The story of Kaspar Hauser has inspired writers down the generations. It’s a tabula rasa, this story of a boy of 16 found in a town square in Nurnberg knowing only one sentence and life in a single dark room, on which the literary imagination has danced.
It’s clearly the origins and inspiration for Kaspar, by the Austrian-born playwright Peter Handke, that’s now just opened in London. But, any review would be remiss not to point out early on that this is avant-garde theatre with a very large capital A. If you like your theatre to have plot, character development, or even logical sense, then this is not the show for you.

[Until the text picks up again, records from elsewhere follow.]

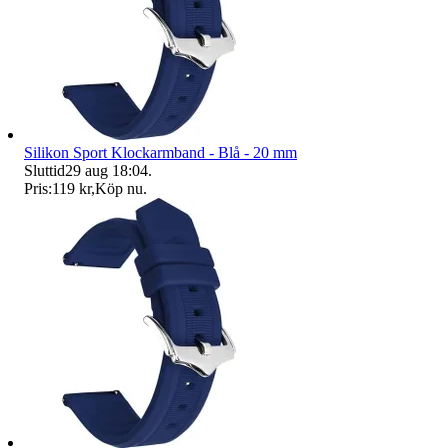
Silikon Sport Klockarmband - Blå - 20 mm
Sluttid
29 aug 18:04
.
Pris:
119 kr
,
Köp nu
.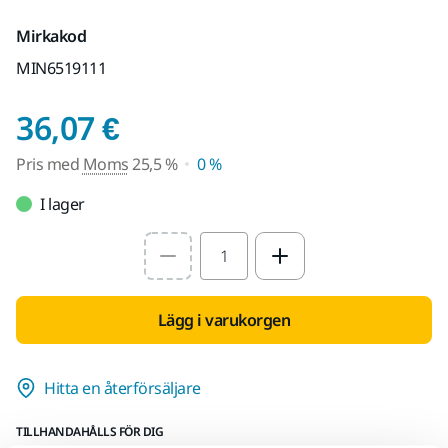
Mirkakod
MIN6519111
Pris med Moms 25,5 
36,07 €
Pris med
Moms
25,5 %
0 %
I lager
Select quantity value
Lägg i varukorgen
Hitta en återförsäljare
TILLHANDAHÅLLS FÖR DIG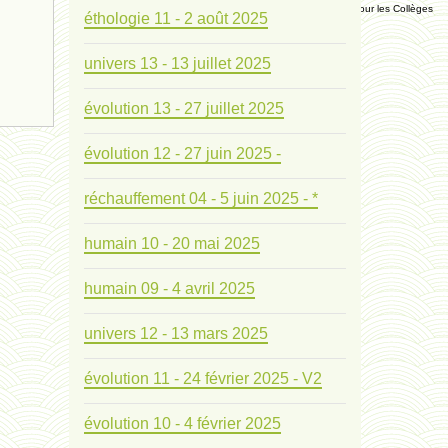
Manuel Universel d'Ethologie pour les Collèges
éthologie 11 - 2 août 2025
univers 13 - 13 juillet 2025
Journal
évolution 13 - 27 juillet 2025
Liens
évolution 12 - 27 juin 2025 -
Liens personnels
réchauffement 04 - 5 juin 2025 - *
Blogs supprimés
humain 10 - 20 mai 2025
Futura Sciences
humain 09 - 4 avril 2025
univers 12 - 13 mars 2025
Mentions légales
évolution 11 - 24 février 2025 - V2
Contact
évolution 10 - 4 février 2025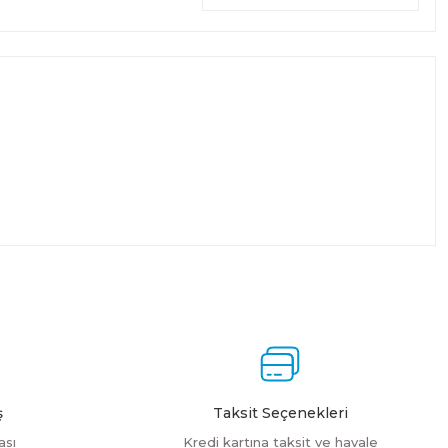
ş
Taksit Seçenekleri
ası
Kredi kartına taksit ve havale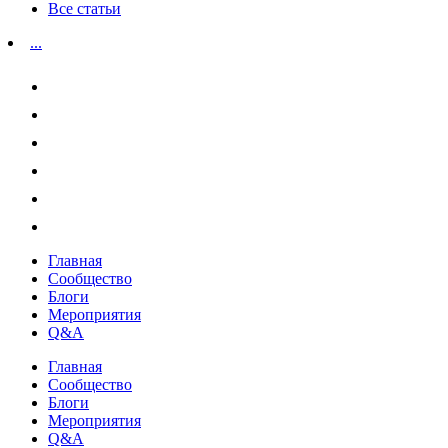
Все статьи
...
Главная
Сообщество
Блоги
Мероприятия
Q&A
Главная
Сообщество
Блоги
Мероприятия
Q&A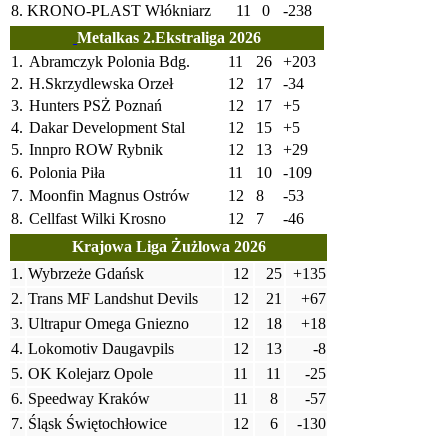
8.
KRONO-PLAST Włókniarz
11
0
-238
Metalkas 2.Ekstraliga 2026
1.
Abramczyk Polonia Bdg.
11
26
+203
2.
H.Skrzydlewska Orzeł
12
17
-34
3.
Hunters PSŻ Poznań
12
17
+5
4.
Dakar Development Stal
12
15
+5
5.
Innpro ROW Rybnik
12
13
+29
6.
Polonia Piła
11
10
-109
7.
Moonfin Magnus Ostrów
12
8
-53
8.
Cellfast Wilki Krosno
12
7
-46
Krajowa Liga Żużlowa 2026
1.
Wybrzeże Gdańsk
12
25
+135
2.
Trans MF Landshut Devils
12
21
+67
3.
Ultrapur Omega Gniezno
12
18
+18
4.
Lokomotiv Daugavpils
12
13
-8
5.
OK Kolejarz Opole
11
11
-25
6.
Speedway Kraków
11
8
-57
7.
Śląsk Świętochłowice
12
6
-130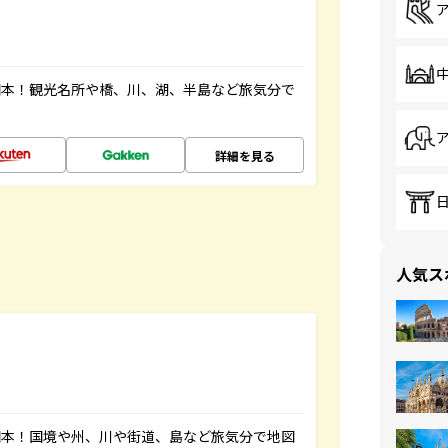
図本！観光名所や橋、川、湖、半島など旅気分で
詳細を見る
人気ス
図本！国境や州、川や街道、島など旅気分で地図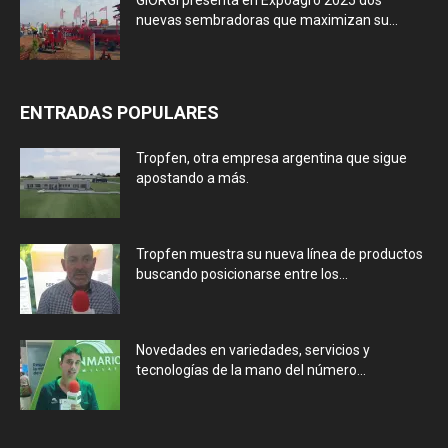
GIORGI presenta en Expoagro 2025 dos
nuevas sembradoras que maximizan su...
ENTRADAS POPULARES
Tropfen, otra empresa argentina que sigue
apostando a más.
Tropfen muestra su nueva línea de productos
buscando posicionarse entre los...
Novedades en variedades, servicios y
tecnologías de la mano del número...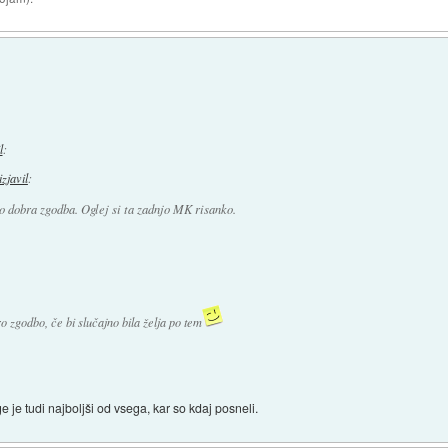
l
:
izjavil
:
 dobra zgodba. Oglej si ta zadnjo MK risanko.
 zgodbo, če bi slučajno bila želja po tem
e tudi najboljši od vsega, kar so kdaj posneli.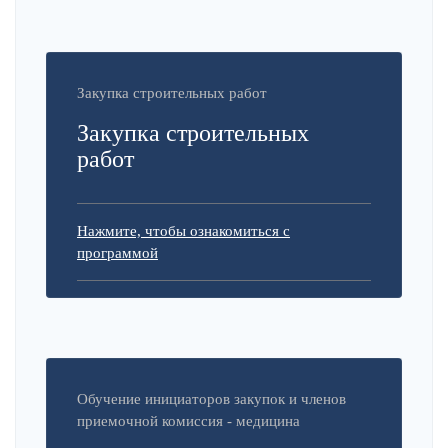
Закупка строительных работ
Закупка строительных
работ
Нажмите, чтобы ознакомиться с
программой
Обучение инициаторов закупок и членов
приемочной комиссия - медицина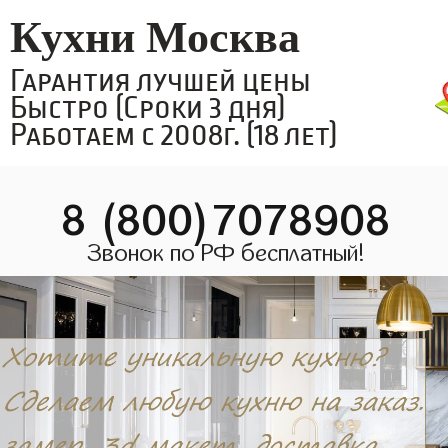
Кухни Москва
Гарантия лучшей цены
Быстро (Сроки 3 дня)
Работаем с 2008г. (18 лет)
8 (800)7078908
Звонок по РФ бесплатный!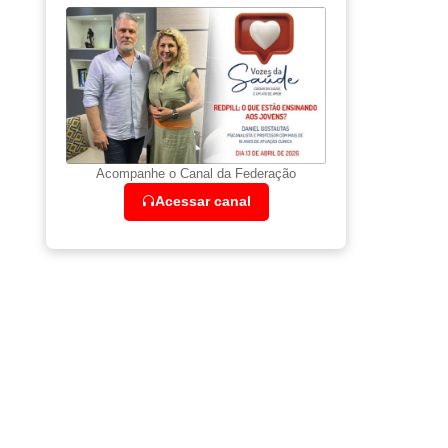
Acompanhe o Canal da Federação
Acessar canal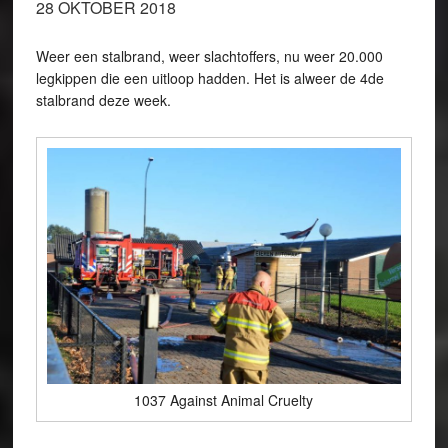
28 OKTOBER 2018
Weer een stalbrand, weer slachtoffers, nu weer 20.000
legkippen die een uitloop hadden. Het is alweer de 4de
stalbrand deze week.
1037 Against Animal Cruelty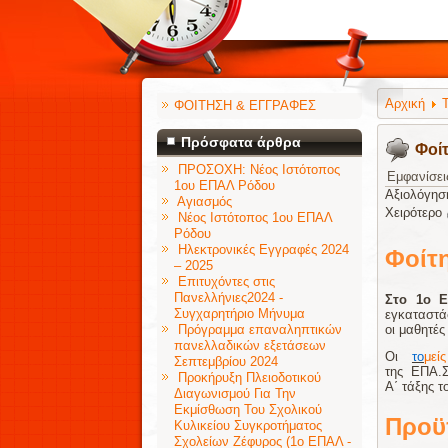
Αρχική
ΦΟΙΤΗΣΗ & ΕΓΓΡΑΦΕΣ
Πρόσφατα άρθρα
Φοί
ΠΡΟΣΟΧΗ: Νέος Ιστότοπος
Εμφανίσει
1ου ΕΠΑΛ Ρόδου
Αξιολόγησ
Αγιασμός
Χειρότερο
Νέος Ιστότοπος 1ου ΕΠΑΛ
Ρόδου
Ηλεκτρονικές Εγγραφές 2024
Φοίτ
– 2025
Επιτυχόντες στις
Πανελλήνιες2024 -
Στο 1ο 
Συγχαρητήριο Μήνυμα
εγκαταστά
Πρόγραμμα επαναληπτικών
οι μαθητές
πανελλαδικών εξετάσεων
Οι
το
μείς
Σεπτεμβρίου 2024
της ΕΠΑ.Σ
Προκήρυξη Πλειοδοτικού
Α΄ τάξης 
Διαγωνισμού Για Την
Εκμίσθωση Του Σχολικού
Προϋ
Κυλικείου Συγκροτήματος
Σχολείων Ζέφυρος (1ο ΕΠΑΛ -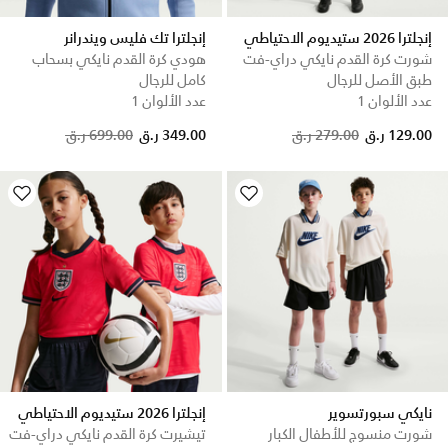
إنجلترا 2026 ستيديوم الاحتياطي
إنجلترا تك فليس ويندرانر
شورت كرة القدم نايكي دراي-فت
هودي كرة القدم نايكي بسحاب
طبق الأصل للرجال
كامل للرجال
عدد الألوان 1
عدد الألوان 1
Price reduced from
to
Price reduced from
to
129.00 ر.ق
279.00 ر.ق
349.00 ر.ق
699.00 ر.ق
نايكي سبورتسوير
إنجلترا 2026 ستيديوم الاحتياطي
شورت منسوج للأطفال الكبار
تيشيرت كرة القدم نايكي دراي-فت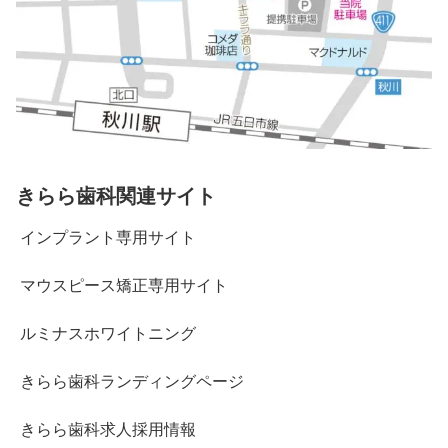
きらら歯科関連サイト
インプラント専用サイト
マウスピース矯正専用サイト
ルミナスホワイトニング
きらら歯科ランディングページ
きらら歯科求人採用情報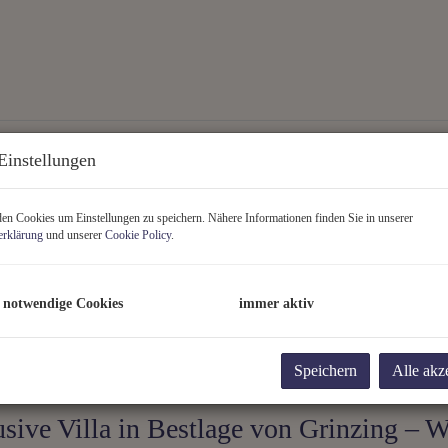
Vermarktungsart
Ob
Einstellungen
Alle
Miete
Kauf
n Cookies um Einstellungen zu speichern. Nähere Informationen finden Sie in unserer
Zimmer
Wo
erklärung
und unserer
Cookie Policy
.
-
 notwendige Cookies
immer aktiv
Speichern
Alle akz
sive Villa in Bestlage von Grinzing – 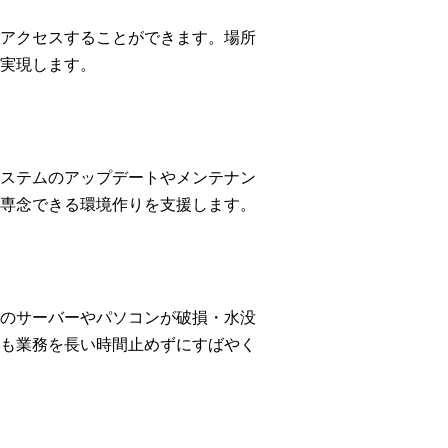
アクセスすることができます。場所
実現します。
ステムのアップデートやメンテナン
専念できる環境作りを支援します。
のサーバーやパソコンが破損・水没
も業務を長い時間止めずにすばやく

“I want to be someone like somebody else was once.” With those words – in every conceivable intonation and rhythm – Ryan Kiggell as Kaspar begins the play, and occupies at least the first 10 minutes. It’s a fine performance – it could easily be a jumble, yet the body language and sounds match perfectly to different possibilities, and the detail exploration of that single phrase is followed by an confused but deeply studied exploration of the banal domestic furnishings, chair, table, bench and wardrobe scattered around the “stage”. It constitutes a spectacularly good piece of physical theatre.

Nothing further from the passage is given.